The startling news here is not that my roommate, once a responsible though unimaginative Capricorn, is now an erudite yet occasionally flaky Sagittarius. The startling news is that “they” up and changed a system that had been revered by the gullible for thousands of years. Who do “they” think they are?
“They” — in this case — are the Minnesota Planetarium Society, a group of “executives, astronomers, educators and everyday citizens.” Their primary shared goal is to erect a new planetarium to replace the Minneapolis Planetarium, which was closed and torn down in 2002. A noble purpose indeed.
And they also decided to change the zodiac. Here’s why:
The ancient Babylonians conceived of the zodiac as a way of forecasting a child’s future based on the position the sun was in when that child was born. Since then, the Earth has shifted a bit on its axis, changing the sun’s position relative to our planet. The stars are now about a month off where they were in ancient times. So astrology and astronomy were not matching up.
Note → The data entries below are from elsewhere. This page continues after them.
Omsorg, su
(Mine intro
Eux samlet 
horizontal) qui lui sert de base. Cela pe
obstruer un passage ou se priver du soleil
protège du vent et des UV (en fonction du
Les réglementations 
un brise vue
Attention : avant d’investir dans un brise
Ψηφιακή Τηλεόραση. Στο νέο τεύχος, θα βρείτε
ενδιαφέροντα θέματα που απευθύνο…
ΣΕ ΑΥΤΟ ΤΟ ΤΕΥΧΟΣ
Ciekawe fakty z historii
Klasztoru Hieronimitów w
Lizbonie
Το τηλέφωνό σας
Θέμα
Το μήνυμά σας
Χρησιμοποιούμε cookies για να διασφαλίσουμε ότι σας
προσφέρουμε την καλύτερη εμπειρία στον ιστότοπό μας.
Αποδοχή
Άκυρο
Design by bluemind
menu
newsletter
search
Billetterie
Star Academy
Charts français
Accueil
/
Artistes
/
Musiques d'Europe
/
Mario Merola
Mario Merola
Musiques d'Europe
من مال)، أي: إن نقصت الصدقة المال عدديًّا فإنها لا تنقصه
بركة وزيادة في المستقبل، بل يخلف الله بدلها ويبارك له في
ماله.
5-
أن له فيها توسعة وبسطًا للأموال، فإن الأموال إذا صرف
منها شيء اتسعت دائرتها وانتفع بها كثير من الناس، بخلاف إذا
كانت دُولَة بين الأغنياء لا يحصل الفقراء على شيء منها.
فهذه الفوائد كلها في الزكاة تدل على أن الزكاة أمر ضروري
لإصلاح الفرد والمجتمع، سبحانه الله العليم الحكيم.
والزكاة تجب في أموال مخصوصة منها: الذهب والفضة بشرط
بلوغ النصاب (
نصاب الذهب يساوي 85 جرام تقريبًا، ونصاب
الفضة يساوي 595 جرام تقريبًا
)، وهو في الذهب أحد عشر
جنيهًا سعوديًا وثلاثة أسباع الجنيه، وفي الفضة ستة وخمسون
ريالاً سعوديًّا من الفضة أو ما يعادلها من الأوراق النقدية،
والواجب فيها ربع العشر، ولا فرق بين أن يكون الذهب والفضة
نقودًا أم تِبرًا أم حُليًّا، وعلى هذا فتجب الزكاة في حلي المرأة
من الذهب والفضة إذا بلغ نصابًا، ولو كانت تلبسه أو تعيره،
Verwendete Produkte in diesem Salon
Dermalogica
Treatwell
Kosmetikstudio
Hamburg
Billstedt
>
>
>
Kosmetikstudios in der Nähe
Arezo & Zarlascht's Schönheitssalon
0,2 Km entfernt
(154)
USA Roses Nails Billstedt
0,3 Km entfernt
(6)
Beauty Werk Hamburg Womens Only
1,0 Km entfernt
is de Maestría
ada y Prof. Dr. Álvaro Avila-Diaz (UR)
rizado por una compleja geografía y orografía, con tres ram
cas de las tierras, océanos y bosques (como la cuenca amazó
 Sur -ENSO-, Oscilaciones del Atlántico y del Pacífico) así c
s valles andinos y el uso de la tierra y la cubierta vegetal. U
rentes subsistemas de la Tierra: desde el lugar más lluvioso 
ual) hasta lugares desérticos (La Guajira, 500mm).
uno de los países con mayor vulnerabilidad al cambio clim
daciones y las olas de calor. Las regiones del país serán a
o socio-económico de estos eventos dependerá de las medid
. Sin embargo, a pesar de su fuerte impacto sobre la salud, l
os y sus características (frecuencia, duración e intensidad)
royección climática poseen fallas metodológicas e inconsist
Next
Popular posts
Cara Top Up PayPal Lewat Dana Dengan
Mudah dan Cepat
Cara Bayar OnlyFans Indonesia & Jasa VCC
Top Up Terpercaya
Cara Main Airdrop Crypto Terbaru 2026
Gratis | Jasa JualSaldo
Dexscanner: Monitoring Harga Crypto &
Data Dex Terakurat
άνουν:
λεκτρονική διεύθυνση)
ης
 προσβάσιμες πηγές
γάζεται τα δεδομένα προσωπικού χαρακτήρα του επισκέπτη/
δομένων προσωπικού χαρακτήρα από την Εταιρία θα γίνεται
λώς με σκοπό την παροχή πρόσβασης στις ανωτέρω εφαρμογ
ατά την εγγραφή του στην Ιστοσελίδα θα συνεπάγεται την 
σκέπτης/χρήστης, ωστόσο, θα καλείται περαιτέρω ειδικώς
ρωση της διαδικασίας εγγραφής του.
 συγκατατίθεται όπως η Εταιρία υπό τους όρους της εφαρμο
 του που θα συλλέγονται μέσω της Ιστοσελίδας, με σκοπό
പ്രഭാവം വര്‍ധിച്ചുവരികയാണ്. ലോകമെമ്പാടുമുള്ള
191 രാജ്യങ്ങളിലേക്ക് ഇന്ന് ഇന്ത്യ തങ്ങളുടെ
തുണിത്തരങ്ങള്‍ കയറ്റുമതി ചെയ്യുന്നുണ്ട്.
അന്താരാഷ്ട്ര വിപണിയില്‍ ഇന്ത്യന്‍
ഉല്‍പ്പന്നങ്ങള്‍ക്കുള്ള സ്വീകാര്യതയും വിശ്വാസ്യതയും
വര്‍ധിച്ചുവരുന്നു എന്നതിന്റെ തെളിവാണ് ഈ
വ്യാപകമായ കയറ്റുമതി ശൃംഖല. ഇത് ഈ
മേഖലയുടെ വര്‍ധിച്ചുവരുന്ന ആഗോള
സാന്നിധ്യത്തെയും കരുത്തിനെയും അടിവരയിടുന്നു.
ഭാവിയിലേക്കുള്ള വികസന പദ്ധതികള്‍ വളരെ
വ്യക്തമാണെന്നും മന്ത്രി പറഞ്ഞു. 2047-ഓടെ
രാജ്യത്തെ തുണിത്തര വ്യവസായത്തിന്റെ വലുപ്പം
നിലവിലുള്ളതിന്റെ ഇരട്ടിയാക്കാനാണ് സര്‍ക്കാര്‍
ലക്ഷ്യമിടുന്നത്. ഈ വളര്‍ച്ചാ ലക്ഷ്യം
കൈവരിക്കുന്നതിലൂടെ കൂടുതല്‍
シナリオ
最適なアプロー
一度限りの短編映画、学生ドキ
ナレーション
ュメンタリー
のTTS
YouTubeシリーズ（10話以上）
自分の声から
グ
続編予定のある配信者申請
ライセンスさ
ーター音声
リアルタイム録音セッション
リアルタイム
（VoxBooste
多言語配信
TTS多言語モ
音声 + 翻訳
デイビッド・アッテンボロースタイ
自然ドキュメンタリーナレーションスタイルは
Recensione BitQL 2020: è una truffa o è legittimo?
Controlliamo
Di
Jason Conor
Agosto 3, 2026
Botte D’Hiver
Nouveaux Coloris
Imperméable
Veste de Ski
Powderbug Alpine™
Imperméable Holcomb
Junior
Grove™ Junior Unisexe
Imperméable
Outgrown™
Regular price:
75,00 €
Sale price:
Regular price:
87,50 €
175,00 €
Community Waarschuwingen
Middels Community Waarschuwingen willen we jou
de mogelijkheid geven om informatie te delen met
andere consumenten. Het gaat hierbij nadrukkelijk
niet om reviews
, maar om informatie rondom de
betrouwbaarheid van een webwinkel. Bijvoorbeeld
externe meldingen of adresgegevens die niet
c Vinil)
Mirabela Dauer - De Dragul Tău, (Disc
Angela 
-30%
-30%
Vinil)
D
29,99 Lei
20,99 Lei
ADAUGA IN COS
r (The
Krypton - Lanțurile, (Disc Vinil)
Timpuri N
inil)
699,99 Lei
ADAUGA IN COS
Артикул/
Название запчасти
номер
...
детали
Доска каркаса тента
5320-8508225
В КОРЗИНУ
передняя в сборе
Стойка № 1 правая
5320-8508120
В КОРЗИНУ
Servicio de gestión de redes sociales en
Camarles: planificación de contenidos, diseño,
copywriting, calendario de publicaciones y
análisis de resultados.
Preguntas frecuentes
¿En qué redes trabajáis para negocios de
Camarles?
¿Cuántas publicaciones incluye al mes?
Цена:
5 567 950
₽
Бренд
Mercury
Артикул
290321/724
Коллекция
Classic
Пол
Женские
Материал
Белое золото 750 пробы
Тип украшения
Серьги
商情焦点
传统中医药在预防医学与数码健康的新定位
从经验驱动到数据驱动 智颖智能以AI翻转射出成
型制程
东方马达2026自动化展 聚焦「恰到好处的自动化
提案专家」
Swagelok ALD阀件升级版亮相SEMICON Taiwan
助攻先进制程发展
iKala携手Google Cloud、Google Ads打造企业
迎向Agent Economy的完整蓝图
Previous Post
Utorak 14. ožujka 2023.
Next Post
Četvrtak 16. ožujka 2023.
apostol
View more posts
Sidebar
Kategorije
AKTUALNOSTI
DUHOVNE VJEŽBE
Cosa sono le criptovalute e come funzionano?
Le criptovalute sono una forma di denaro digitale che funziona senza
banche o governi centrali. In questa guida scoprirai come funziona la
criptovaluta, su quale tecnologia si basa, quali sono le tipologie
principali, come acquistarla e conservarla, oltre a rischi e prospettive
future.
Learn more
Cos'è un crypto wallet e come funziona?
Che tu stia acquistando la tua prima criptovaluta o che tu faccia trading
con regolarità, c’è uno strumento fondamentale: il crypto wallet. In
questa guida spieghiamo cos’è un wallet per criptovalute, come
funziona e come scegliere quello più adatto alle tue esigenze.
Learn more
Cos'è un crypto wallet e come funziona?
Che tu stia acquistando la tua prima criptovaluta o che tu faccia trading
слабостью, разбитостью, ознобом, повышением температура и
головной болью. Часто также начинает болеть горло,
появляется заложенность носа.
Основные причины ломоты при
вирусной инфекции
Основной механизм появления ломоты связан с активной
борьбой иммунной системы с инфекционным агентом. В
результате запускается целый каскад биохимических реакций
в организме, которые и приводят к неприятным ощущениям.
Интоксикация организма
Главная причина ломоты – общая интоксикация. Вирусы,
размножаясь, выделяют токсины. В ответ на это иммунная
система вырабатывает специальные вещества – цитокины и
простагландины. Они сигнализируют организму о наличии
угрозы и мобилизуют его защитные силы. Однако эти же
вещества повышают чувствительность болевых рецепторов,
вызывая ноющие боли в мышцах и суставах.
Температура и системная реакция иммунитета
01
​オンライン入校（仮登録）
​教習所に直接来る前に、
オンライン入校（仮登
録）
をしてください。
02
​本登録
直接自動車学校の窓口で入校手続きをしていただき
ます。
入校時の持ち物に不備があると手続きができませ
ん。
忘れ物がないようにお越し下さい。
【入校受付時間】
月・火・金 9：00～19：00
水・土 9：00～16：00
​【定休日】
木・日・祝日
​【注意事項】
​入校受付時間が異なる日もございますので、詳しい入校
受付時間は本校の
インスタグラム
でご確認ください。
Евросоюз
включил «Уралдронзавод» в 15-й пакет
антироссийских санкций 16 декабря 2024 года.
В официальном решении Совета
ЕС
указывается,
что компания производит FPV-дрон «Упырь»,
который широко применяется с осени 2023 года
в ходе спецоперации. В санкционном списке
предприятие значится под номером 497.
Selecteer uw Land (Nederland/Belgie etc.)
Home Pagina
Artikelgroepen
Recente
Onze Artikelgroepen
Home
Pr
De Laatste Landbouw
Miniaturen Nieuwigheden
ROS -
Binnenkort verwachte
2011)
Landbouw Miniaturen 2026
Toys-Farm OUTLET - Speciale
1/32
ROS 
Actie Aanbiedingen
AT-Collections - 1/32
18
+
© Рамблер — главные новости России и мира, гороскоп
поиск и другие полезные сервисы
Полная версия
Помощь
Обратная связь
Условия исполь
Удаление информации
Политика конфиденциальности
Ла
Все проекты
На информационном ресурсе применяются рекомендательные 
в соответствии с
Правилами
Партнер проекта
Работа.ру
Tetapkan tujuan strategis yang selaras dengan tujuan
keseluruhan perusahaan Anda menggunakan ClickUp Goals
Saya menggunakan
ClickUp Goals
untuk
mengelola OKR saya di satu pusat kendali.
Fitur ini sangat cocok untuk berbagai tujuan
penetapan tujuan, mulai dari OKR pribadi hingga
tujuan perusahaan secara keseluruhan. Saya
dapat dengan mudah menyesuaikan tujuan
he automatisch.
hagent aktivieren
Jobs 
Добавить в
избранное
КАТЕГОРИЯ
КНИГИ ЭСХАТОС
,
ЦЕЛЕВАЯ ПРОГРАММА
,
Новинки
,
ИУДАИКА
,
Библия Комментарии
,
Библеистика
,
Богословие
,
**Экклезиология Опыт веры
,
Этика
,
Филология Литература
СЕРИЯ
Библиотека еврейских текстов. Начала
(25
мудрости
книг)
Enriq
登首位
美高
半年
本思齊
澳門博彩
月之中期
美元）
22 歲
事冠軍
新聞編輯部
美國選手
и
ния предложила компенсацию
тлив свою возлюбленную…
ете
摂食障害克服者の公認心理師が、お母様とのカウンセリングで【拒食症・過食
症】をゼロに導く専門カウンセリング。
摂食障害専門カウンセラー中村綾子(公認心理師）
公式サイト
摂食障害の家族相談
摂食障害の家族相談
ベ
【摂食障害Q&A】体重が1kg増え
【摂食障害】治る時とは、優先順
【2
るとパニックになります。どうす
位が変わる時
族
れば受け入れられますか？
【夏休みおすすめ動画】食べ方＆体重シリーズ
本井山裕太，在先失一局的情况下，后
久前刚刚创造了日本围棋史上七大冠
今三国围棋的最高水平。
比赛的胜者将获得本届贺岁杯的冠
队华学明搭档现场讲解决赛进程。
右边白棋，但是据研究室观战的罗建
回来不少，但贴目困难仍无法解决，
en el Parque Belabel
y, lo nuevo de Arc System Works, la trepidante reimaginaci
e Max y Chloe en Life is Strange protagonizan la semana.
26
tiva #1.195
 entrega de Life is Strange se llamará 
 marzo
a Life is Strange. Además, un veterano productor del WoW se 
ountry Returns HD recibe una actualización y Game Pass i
“When [astrologers] say that the sun is in Pisces, it’s really not in Pisces,” Parke Kunkle, a board member of the Minnesota Planetarium Society, told the Minneapolis Star Tribune.
Thus, Kunkle and co. decided to rejigger things a bit for the 31 percent of Americans who put some stock in zodiac signs.
That meant shifting the 12 signs by about a month and reinstituting Ophiuchus, a 13th sign that the Babylonians had thrown out some 3,000 years ago to finesse the zodiac into working more smoothly.
So, according to the Minnesota Planetarium Society, here’s how it works now:
Sagittarius: Dec. 17-Jan. 20
Capricorn: Jan. 20-Feb. 16
Aquarius: Feb. 16-March 11
Pisces: March 11-April 18
Aries: April 18-May 13
Taurus: May 13-June 21
Gemini: June 21-July 20
Cancer: July 20-Aug. 10
Leo: Aug. 10-Sept. 16
Virgo: Sept. 16-Oct. 30
Libra: Oct. 30-Nov. 23
Scorpio: Nov. 23-29
Ophiuchus: Nov. 29-Dec. 17
Can the Minnesota Planetarium Society just go ahead and make such decisions, altering ancient systems? No one seems to know. One thing is clear: The problem of whether the new zodiac is a load of hooey is certainly complicated by the associated problem of whether the old zodiac was a load of hooey.
I was a Cancer but now I’m a Gemini, a development I’m not too concerned about. I’ll have to watch my roommate over the next few days and see if this cosmological alteration 20-some years into her life produces a change. If it does, I may reevaluate my attitude.